夢と現実が錯綜し時間も後戻りする、曖昧と混乱の中に幻想的な物語を構成するタブッキだが、今回は1938年の夏というリアルな時間の中で順当に推移するまるで映画のような物語を読んだ。事実、この小説は1995年マルチェッロ・マストロヤンニがペレイラを演じ映画化されたという。

小説の中のペレイラは妻を失った「リシュボア」新聞の文芸面編集長。
すでに老成した彼は静かな安定した毎日を仕事面でも休暇面でも楽しんでいる。
1938年とはサラザール独裁政権下のリスボンが秘密警察の横暴と言論封じ等の圧政で第二次世界大戦前夜の悲劇に直面している時、同時代の日本と同様多くの市民は政府の意のまま、抵抗もままならず苦しんでいる、ペレイラもまたそんな市民の一人であった。

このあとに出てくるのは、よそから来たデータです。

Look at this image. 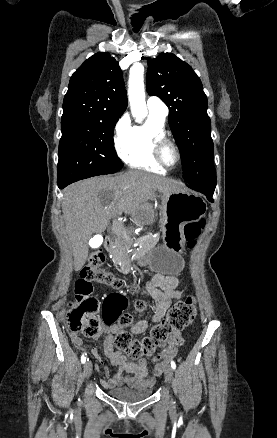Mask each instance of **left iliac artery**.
<instances>
[{"label": "left iliac artery", "instance_id": "44dca946", "mask_svg": "<svg viewBox=\"0 0 277 438\" xmlns=\"http://www.w3.org/2000/svg\"><path fill=\"white\" fill-rule=\"evenodd\" d=\"M171 367H172V369H175V368H176V364H175L174 361H171Z\"/></svg>", "mask_w": 277, "mask_h": 438}]
</instances>
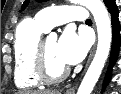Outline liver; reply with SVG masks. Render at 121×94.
<instances>
[{
	"mask_svg": "<svg viewBox=\"0 0 121 94\" xmlns=\"http://www.w3.org/2000/svg\"><path fill=\"white\" fill-rule=\"evenodd\" d=\"M20 94H61L57 90H45V91H27V92H21Z\"/></svg>",
	"mask_w": 121,
	"mask_h": 94,
	"instance_id": "obj_1",
	"label": "liver"
}]
</instances>
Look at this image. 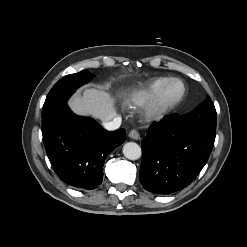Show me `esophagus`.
Wrapping results in <instances>:
<instances>
[{"label": "esophagus", "instance_id": "1", "mask_svg": "<svg viewBox=\"0 0 247 247\" xmlns=\"http://www.w3.org/2000/svg\"><path fill=\"white\" fill-rule=\"evenodd\" d=\"M129 137L133 140H139L140 139V135L136 130H131L129 132Z\"/></svg>", "mask_w": 247, "mask_h": 247}]
</instances>
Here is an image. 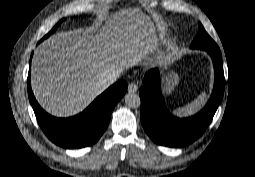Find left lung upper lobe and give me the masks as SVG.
I'll return each instance as SVG.
<instances>
[{
	"mask_svg": "<svg viewBox=\"0 0 255 177\" xmlns=\"http://www.w3.org/2000/svg\"><path fill=\"white\" fill-rule=\"evenodd\" d=\"M191 48L196 49H214L217 48L216 44L206 33L202 25L199 26V33L193 41Z\"/></svg>",
	"mask_w": 255,
	"mask_h": 177,
	"instance_id": "1",
	"label": "left lung upper lobe"
}]
</instances>
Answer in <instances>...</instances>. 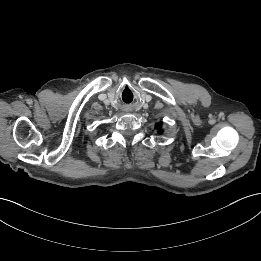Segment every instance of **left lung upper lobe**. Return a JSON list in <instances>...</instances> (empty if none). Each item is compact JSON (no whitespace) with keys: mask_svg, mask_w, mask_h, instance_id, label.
<instances>
[{"mask_svg":"<svg viewBox=\"0 0 261 261\" xmlns=\"http://www.w3.org/2000/svg\"><path fill=\"white\" fill-rule=\"evenodd\" d=\"M160 125H161V124L159 123V124H157V126H156V127H160Z\"/></svg>","mask_w":261,"mask_h":261,"instance_id":"5c2ea615","label":"left lung upper lobe"}]
</instances>
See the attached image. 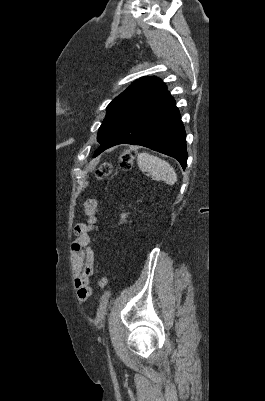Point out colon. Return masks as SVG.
Masks as SVG:
<instances>
[{"instance_id":"colon-1","label":"colon","mask_w":265,"mask_h":401,"mask_svg":"<svg viewBox=\"0 0 265 401\" xmlns=\"http://www.w3.org/2000/svg\"><path fill=\"white\" fill-rule=\"evenodd\" d=\"M135 156H136V153L134 150H132V149L124 150L119 156L120 166L125 170L130 169L133 166ZM110 172H111V164L103 163L96 170V173H95L96 179L102 180L105 177H107L110 174ZM107 283H108V281L105 276H102L99 279V285L102 289L107 288Z\"/></svg>"}]
</instances>
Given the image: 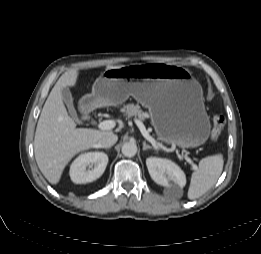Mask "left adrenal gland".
<instances>
[{"label": "left adrenal gland", "mask_w": 261, "mask_h": 254, "mask_svg": "<svg viewBox=\"0 0 261 254\" xmlns=\"http://www.w3.org/2000/svg\"><path fill=\"white\" fill-rule=\"evenodd\" d=\"M147 149H154L153 147H151L150 145H148L145 141L143 142V151L147 150Z\"/></svg>", "instance_id": "obj_1"}]
</instances>
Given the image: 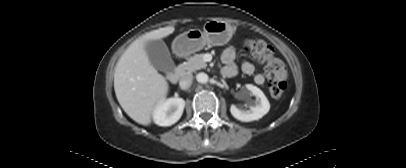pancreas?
<instances>
[{
    "label": "pancreas",
    "instance_id": "cf45deb5",
    "mask_svg": "<svg viewBox=\"0 0 406 168\" xmlns=\"http://www.w3.org/2000/svg\"><path fill=\"white\" fill-rule=\"evenodd\" d=\"M207 64L203 60V54H195L194 56L188 58V60L178 66L181 74L195 72L206 68Z\"/></svg>",
    "mask_w": 406,
    "mask_h": 168
}]
</instances>
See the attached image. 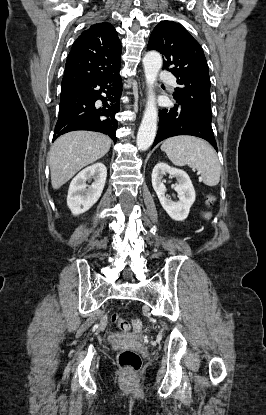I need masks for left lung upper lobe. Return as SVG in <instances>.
<instances>
[{"label": "left lung upper lobe", "instance_id": "1", "mask_svg": "<svg viewBox=\"0 0 266 415\" xmlns=\"http://www.w3.org/2000/svg\"><path fill=\"white\" fill-rule=\"evenodd\" d=\"M147 49L159 51L163 69L177 77L176 103L211 127L210 78L199 43L179 24L162 21L154 28Z\"/></svg>", "mask_w": 266, "mask_h": 415}]
</instances>
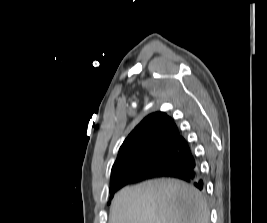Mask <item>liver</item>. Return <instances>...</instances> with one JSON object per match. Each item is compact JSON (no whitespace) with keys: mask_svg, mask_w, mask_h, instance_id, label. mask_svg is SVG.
<instances>
[{"mask_svg":"<svg viewBox=\"0 0 267 223\" xmlns=\"http://www.w3.org/2000/svg\"><path fill=\"white\" fill-rule=\"evenodd\" d=\"M109 223H209V211L194 187L155 179L120 190L112 201Z\"/></svg>","mask_w":267,"mask_h":223,"instance_id":"1","label":"liver"}]
</instances>
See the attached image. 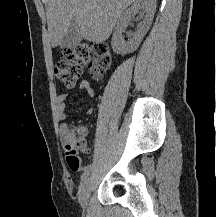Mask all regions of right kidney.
Masks as SVG:
<instances>
[{"mask_svg":"<svg viewBox=\"0 0 216 217\" xmlns=\"http://www.w3.org/2000/svg\"><path fill=\"white\" fill-rule=\"evenodd\" d=\"M141 11L145 13L143 21L137 26V32L133 35V38L128 42H125L122 33L127 28L129 21ZM156 11V0H135V2L129 7L119 18L115 31L112 37V48L116 54L125 55L132 53L137 49L141 43L144 35L150 28Z\"/></svg>","mask_w":216,"mask_h":217,"instance_id":"right-kidney-1","label":"right kidney"}]
</instances>
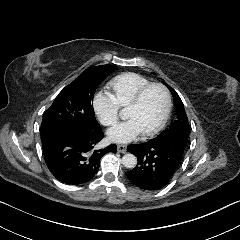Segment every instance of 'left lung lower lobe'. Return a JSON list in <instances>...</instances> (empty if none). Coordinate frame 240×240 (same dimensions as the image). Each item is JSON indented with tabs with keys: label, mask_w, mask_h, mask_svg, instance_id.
I'll return each instance as SVG.
<instances>
[{
	"label": "left lung lower lobe",
	"mask_w": 240,
	"mask_h": 240,
	"mask_svg": "<svg viewBox=\"0 0 240 240\" xmlns=\"http://www.w3.org/2000/svg\"><path fill=\"white\" fill-rule=\"evenodd\" d=\"M187 144L180 140H150L128 145L138 165L126 172L130 182L143 190H158L167 185L182 159Z\"/></svg>",
	"instance_id": "left-lung-lower-lobe-1"
}]
</instances>
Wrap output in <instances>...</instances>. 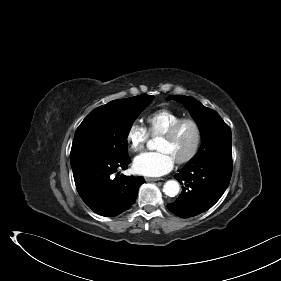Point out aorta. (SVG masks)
Segmentation results:
<instances>
[{"label":"aorta","mask_w":281,"mask_h":281,"mask_svg":"<svg viewBox=\"0 0 281 281\" xmlns=\"http://www.w3.org/2000/svg\"><path fill=\"white\" fill-rule=\"evenodd\" d=\"M148 146L150 147V143L148 144ZM179 190H180V185L175 180H169L163 186V192L165 193V195L169 197L176 196L179 193Z\"/></svg>","instance_id":"obj_1"}]
</instances>
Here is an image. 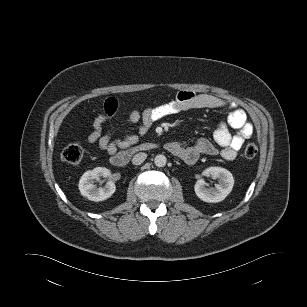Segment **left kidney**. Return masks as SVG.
Masks as SVG:
<instances>
[{
    "mask_svg": "<svg viewBox=\"0 0 307 307\" xmlns=\"http://www.w3.org/2000/svg\"><path fill=\"white\" fill-rule=\"evenodd\" d=\"M204 176L218 179L215 188H206L203 179H199L195 184V193L203 201L217 203L223 201L232 191L234 178L230 171L221 167H209L202 173Z\"/></svg>",
    "mask_w": 307,
    "mask_h": 307,
    "instance_id": "obj_1",
    "label": "left kidney"
}]
</instances>
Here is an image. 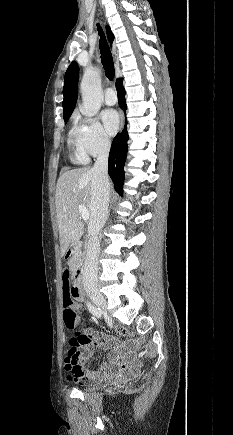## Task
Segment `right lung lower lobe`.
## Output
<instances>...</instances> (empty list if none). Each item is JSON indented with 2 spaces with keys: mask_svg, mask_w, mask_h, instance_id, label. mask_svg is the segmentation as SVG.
<instances>
[{
  "mask_svg": "<svg viewBox=\"0 0 233 435\" xmlns=\"http://www.w3.org/2000/svg\"><path fill=\"white\" fill-rule=\"evenodd\" d=\"M116 89L118 92V101L120 107L126 113V101H125V90L122 85V79L116 81ZM127 119L125 118V128L118 134L113 142L109 153V167L108 174L111 177L115 191L122 195L123 193V182H124V164L127 156Z\"/></svg>",
  "mask_w": 233,
  "mask_h": 435,
  "instance_id": "1",
  "label": "right lung lower lobe"
}]
</instances>
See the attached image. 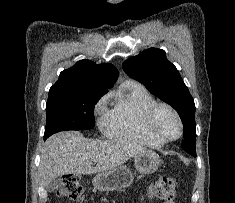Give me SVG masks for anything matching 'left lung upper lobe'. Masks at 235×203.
Returning <instances> with one entry per match:
<instances>
[{"mask_svg":"<svg viewBox=\"0 0 235 203\" xmlns=\"http://www.w3.org/2000/svg\"><path fill=\"white\" fill-rule=\"evenodd\" d=\"M122 67L128 76L145 85L153 95L171 105L178 112L183 123V130L191 131L192 134L188 145L189 150L185 151L196 156L194 100L176 67L167 60L165 51L149 48L127 59Z\"/></svg>","mask_w":235,"mask_h":203,"instance_id":"left-lung-upper-lobe-1","label":"left lung upper lobe"}]
</instances>
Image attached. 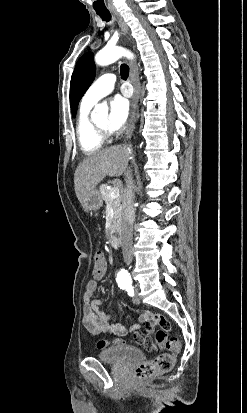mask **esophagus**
Listing matches in <instances>:
<instances>
[{
	"instance_id": "1",
	"label": "esophagus",
	"mask_w": 247,
	"mask_h": 413,
	"mask_svg": "<svg viewBox=\"0 0 247 413\" xmlns=\"http://www.w3.org/2000/svg\"><path fill=\"white\" fill-rule=\"evenodd\" d=\"M111 13L117 20L121 30L125 34H127L128 27L126 23L124 22L123 18L121 17V15L118 12H114V11H112ZM130 81L134 87V95L132 97L130 116H129L128 125H127L126 132H125L126 140H129L132 137L134 129H135L136 120L138 119L137 106H138L139 92H140V80H139V74H138V67L135 62H130Z\"/></svg>"
}]
</instances>
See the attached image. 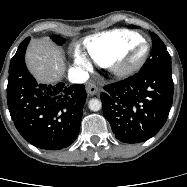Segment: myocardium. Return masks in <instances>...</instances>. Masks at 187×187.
<instances>
[{"label":"myocardium","instance_id":"f54148a6","mask_svg":"<svg viewBox=\"0 0 187 187\" xmlns=\"http://www.w3.org/2000/svg\"><path fill=\"white\" fill-rule=\"evenodd\" d=\"M139 45H144L143 54L135 61H131L132 52ZM150 43L141 38L139 41L125 46L107 65L108 69L118 77L132 75L142 68L150 54Z\"/></svg>","mask_w":187,"mask_h":187}]
</instances>
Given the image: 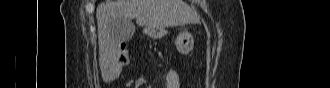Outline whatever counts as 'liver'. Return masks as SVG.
Wrapping results in <instances>:
<instances>
[{"label":"liver","instance_id":"liver-1","mask_svg":"<svg viewBox=\"0 0 330 88\" xmlns=\"http://www.w3.org/2000/svg\"><path fill=\"white\" fill-rule=\"evenodd\" d=\"M96 17L99 65L104 81L111 77L120 43L116 25L136 18V23L150 34L155 29L183 25L196 19L183 0H111L98 5Z\"/></svg>","mask_w":330,"mask_h":88}]
</instances>
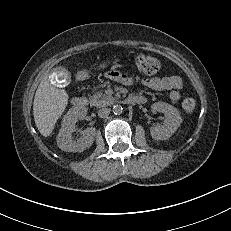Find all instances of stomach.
Segmentation results:
<instances>
[{
    "label": "stomach",
    "instance_id": "0dacf381",
    "mask_svg": "<svg viewBox=\"0 0 231 231\" xmlns=\"http://www.w3.org/2000/svg\"><path fill=\"white\" fill-rule=\"evenodd\" d=\"M100 67H101V68H105V67H106V64H101ZM80 76H81L82 78H86V77L88 76V73H87L86 71H82V72H80Z\"/></svg>",
    "mask_w": 231,
    "mask_h": 231
}]
</instances>
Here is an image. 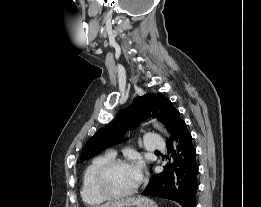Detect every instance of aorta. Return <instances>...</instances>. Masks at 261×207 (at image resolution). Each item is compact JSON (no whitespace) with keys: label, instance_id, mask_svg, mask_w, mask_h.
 Instances as JSON below:
<instances>
[{"label":"aorta","instance_id":"obj_1","mask_svg":"<svg viewBox=\"0 0 261 207\" xmlns=\"http://www.w3.org/2000/svg\"><path fill=\"white\" fill-rule=\"evenodd\" d=\"M153 125H154V127L158 128L159 130L165 132V130L163 129L162 125H160L159 123H157V122H153Z\"/></svg>","mask_w":261,"mask_h":207}]
</instances>
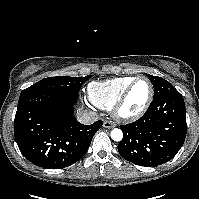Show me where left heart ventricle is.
Returning a JSON list of instances; mask_svg holds the SVG:
<instances>
[{"label": "left heart ventricle", "mask_w": 199, "mask_h": 199, "mask_svg": "<svg viewBox=\"0 0 199 199\" xmlns=\"http://www.w3.org/2000/svg\"><path fill=\"white\" fill-rule=\"evenodd\" d=\"M149 92L150 87L148 82L139 80L132 88L124 106V110L129 113L139 110L147 100Z\"/></svg>", "instance_id": "1"}]
</instances>
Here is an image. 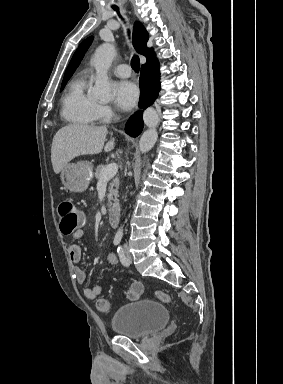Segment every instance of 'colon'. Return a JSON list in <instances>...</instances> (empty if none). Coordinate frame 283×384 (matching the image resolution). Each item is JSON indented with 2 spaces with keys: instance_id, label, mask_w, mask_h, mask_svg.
I'll use <instances>...</instances> for the list:
<instances>
[{
  "instance_id": "colon-1",
  "label": "colon",
  "mask_w": 283,
  "mask_h": 384,
  "mask_svg": "<svg viewBox=\"0 0 283 384\" xmlns=\"http://www.w3.org/2000/svg\"><path fill=\"white\" fill-rule=\"evenodd\" d=\"M58 213L60 218V229L64 234H72L84 223V215L77 208L75 203L70 199H64L59 203ZM142 287L138 284H133L129 289L127 296L129 299H138L142 294ZM156 297L163 303L169 304L171 302L170 296L161 290L155 292ZM97 308L99 311L106 313L110 311V303L106 299H99L97 301Z\"/></svg>"
}]
</instances>
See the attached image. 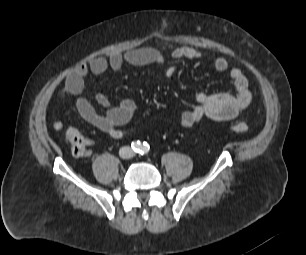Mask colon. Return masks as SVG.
Returning <instances> with one entry per match:
<instances>
[{
    "label": "colon",
    "instance_id": "colon-1",
    "mask_svg": "<svg viewBox=\"0 0 306 255\" xmlns=\"http://www.w3.org/2000/svg\"><path fill=\"white\" fill-rule=\"evenodd\" d=\"M229 129L237 133H246L249 126L245 122H234L229 126ZM66 139L71 145V152L73 156L81 158L88 154V140L76 128H69L66 131Z\"/></svg>",
    "mask_w": 306,
    "mask_h": 255
}]
</instances>
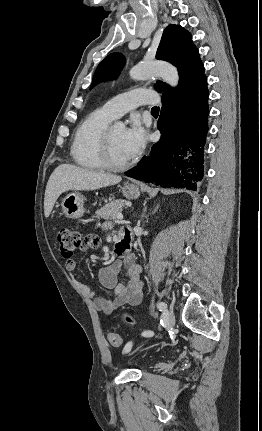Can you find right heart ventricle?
<instances>
[{
  "label": "right heart ventricle",
  "instance_id": "right-heart-ventricle-1",
  "mask_svg": "<svg viewBox=\"0 0 262 431\" xmlns=\"http://www.w3.org/2000/svg\"><path fill=\"white\" fill-rule=\"evenodd\" d=\"M114 118L101 107L88 114L76 129L71 155L82 168L102 170L105 168L101 148L102 138Z\"/></svg>",
  "mask_w": 262,
  "mask_h": 431
}]
</instances>
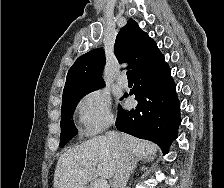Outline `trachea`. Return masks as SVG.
Segmentation results:
<instances>
[{
  "mask_svg": "<svg viewBox=\"0 0 224 188\" xmlns=\"http://www.w3.org/2000/svg\"><path fill=\"white\" fill-rule=\"evenodd\" d=\"M127 78L130 80H132V74H131V70L127 71Z\"/></svg>",
  "mask_w": 224,
  "mask_h": 188,
  "instance_id": "3493384b",
  "label": "trachea"
}]
</instances>
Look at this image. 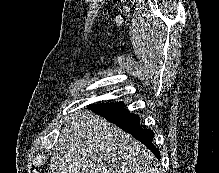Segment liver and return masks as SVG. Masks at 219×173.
<instances>
[{
    "mask_svg": "<svg viewBox=\"0 0 219 173\" xmlns=\"http://www.w3.org/2000/svg\"><path fill=\"white\" fill-rule=\"evenodd\" d=\"M55 149L49 173H159L144 145L92 111L66 119Z\"/></svg>",
    "mask_w": 219,
    "mask_h": 173,
    "instance_id": "obj_1",
    "label": "liver"
}]
</instances>
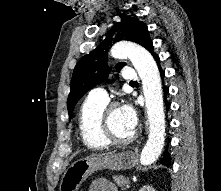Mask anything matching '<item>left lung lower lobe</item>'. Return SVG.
Masks as SVG:
<instances>
[{
	"label": "left lung lower lobe",
	"instance_id": "obj_1",
	"mask_svg": "<svg viewBox=\"0 0 221 191\" xmlns=\"http://www.w3.org/2000/svg\"><path fill=\"white\" fill-rule=\"evenodd\" d=\"M147 50L153 55V57L155 58L156 62H157L158 65H159V61H160V60H159L158 55L153 52V44H152V43L149 45V47L147 48ZM159 69H160L161 77L163 78L164 75H165V73H164V71L161 69L160 65H159ZM168 91H169L168 87L164 86V93H165L164 95H165V96L168 94ZM166 106H167V109H169L170 104H169V103H166ZM160 161H161V163H162L163 165H165V166H167V167L170 166L171 161H170V155H169V153H168V146L166 147L164 156H163V158H161Z\"/></svg>",
	"mask_w": 221,
	"mask_h": 191
}]
</instances>
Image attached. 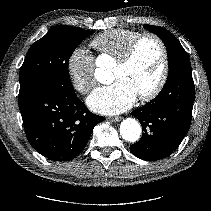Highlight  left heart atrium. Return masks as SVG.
<instances>
[{
	"label": "left heart atrium",
	"mask_w": 211,
	"mask_h": 211,
	"mask_svg": "<svg viewBox=\"0 0 211 211\" xmlns=\"http://www.w3.org/2000/svg\"><path fill=\"white\" fill-rule=\"evenodd\" d=\"M138 95L133 87L124 80L95 89L88 97L89 107L100 114L114 115L129 109Z\"/></svg>",
	"instance_id": "39dd6f15"
}]
</instances>
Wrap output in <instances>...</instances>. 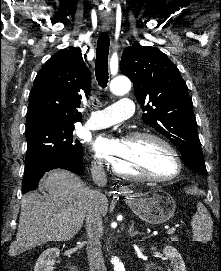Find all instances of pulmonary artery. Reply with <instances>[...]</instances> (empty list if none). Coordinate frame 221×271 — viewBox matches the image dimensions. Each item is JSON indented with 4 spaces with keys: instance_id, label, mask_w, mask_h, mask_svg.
I'll return each mask as SVG.
<instances>
[{
    "instance_id": "pulmonary-artery-1",
    "label": "pulmonary artery",
    "mask_w": 221,
    "mask_h": 271,
    "mask_svg": "<svg viewBox=\"0 0 221 271\" xmlns=\"http://www.w3.org/2000/svg\"><path fill=\"white\" fill-rule=\"evenodd\" d=\"M130 98H119L115 103L116 107H107V112H89L88 121H83V126L89 129H103L108 126H115V122H130L131 113L135 112Z\"/></svg>"
}]
</instances>
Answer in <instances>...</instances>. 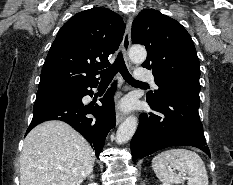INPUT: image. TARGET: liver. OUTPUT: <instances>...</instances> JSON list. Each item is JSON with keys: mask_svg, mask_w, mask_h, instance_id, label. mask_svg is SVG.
<instances>
[{"mask_svg": "<svg viewBox=\"0 0 233 185\" xmlns=\"http://www.w3.org/2000/svg\"><path fill=\"white\" fill-rule=\"evenodd\" d=\"M94 162L95 153L82 135L62 121H46L24 140L20 185H80Z\"/></svg>", "mask_w": 233, "mask_h": 185, "instance_id": "liver-1", "label": "liver"}]
</instances>
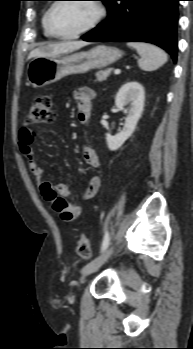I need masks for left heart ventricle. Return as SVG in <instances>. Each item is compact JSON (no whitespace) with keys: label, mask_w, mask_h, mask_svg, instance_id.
<instances>
[{"label":"left heart ventricle","mask_w":193,"mask_h":349,"mask_svg":"<svg viewBox=\"0 0 193 349\" xmlns=\"http://www.w3.org/2000/svg\"><path fill=\"white\" fill-rule=\"evenodd\" d=\"M96 15L92 2H65L54 9L51 22L57 33L67 35L87 27Z\"/></svg>","instance_id":"b2bd125f"}]
</instances>
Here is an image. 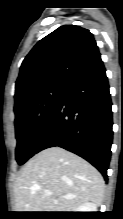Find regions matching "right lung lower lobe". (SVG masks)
Wrapping results in <instances>:
<instances>
[{
  "label": "right lung lower lobe",
  "mask_w": 123,
  "mask_h": 219,
  "mask_svg": "<svg viewBox=\"0 0 123 219\" xmlns=\"http://www.w3.org/2000/svg\"><path fill=\"white\" fill-rule=\"evenodd\" d=\"M101 58L75 74L43 134L37 153L59 146L90 162L107 180L112 144V103Z\"/></svg>",
  "instance_id": "1"
}]
</instances>
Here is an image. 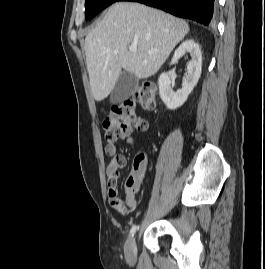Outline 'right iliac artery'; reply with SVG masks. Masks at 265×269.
<instances>
[{"mask_svg":"<svg viewBox=\"0 0 265 269\" xmlns=\"http://www.w3.org/2000/svg\"><path fill=\"white\" fill-rule=\"evenodd\" d=\"M139 229L138 225H134L130 230V236H134L135 232Z\"/></svg>","mask_w":265,"mask_h":269,"instance_id":"obj_1","label":"right iliac artery"}]
</instances>
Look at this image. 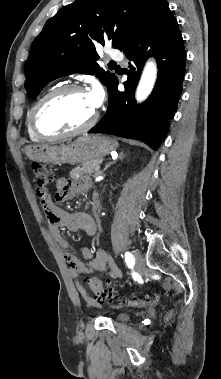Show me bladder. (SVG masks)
<instances>
[{"instance_id": "1", "label": "bladder", "mask_w": 221, "mask_h": 379, "mask_svg": "<svg viewBox=\"0 0 221 379\" xmlns=\"http://www.w3.org/2000/svg\"><path fill=\"white\" fill-rule=\"evenodd\" d=\"M117 320H119L121 322H126L129 320V315L127 313H119L117 315Z\"/></svg>"}]
</instances>
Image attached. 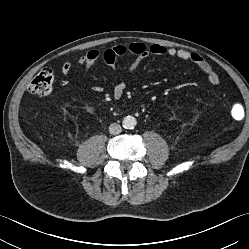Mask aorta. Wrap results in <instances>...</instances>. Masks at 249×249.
Instances as JSON below:
<instances>
[{
  "label": "aorta",
  "instance_id": "obj_1",
  "mask_svg": "<svg viewBox=\"0 0 249 249\" xmlns=\"http://www.w3.org/2000/svg\"><path fill=\"white\" fill-rule=\"evenodd\" d=\"M122 124H123V127L126 129H133L136 126L137 121H136V118L133 116H126L123 119Z\"/></svg>",
  "mask_w": 249,
  "mask_h": 249
}]
</instances>
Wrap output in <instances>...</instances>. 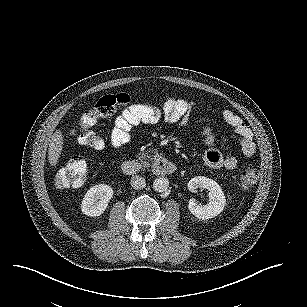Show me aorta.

7月のある日、ペレイラが文芸欄の編集上必要としたことだが、リスボン大学哲学科を優等で卒業したフランシスコ・モンティロを見習い記者として雇うことから物語が始まる。
読み終わる以前の予測どおり、ペラエイラはポルトガル、スペインのレジスタンス活動に賭ける若者を支援するようになる、そして、モンティロはその活動の犠牲となりこの世を去る。

しかし、物語は歴史に対する抵抗運動の話ではない。老成し安定した日常生活を送るペレイラの内面世界が描かれている。もちろん小説ではモンティロの死はショックだが、小説はそこにいたる歴史の過酷さと人間の義務がテーマとなっている。
休養と体力調整のために滞在したパレーデの海洋療法クリニックのカルドーソ医師がペレイラに語る。

「大事なのは、疑いはじめたことです。もし若者が正しかったら・・・。」と医師はペレイラの人間としての内面に深く関わる。
「個人としての規範となる常態、それは決して結果ではなく、自らが課した主導的エゴに統括されているに過ぎない。問題はさらに強いもう一つのエゴが登場した時、あなたはその新たな主導的エゴのもと生きることができるか否かだ。」

ペレイラは若者たちの意見と行動とは隔たってはいるが、自己の内面にある新たな主導的エゴには忠実、そして彼らの活動を支援する。
物語は長い間培かってきた人格や信念というものをも、必要と考えれば変えられるかどうかがポイントだ。
つまり、この物語は現実を生きる人間として写実的に描き、主人公の生き方を問い、市民としてのあるべき姿を真正面から取り上げた小説と言ってよい。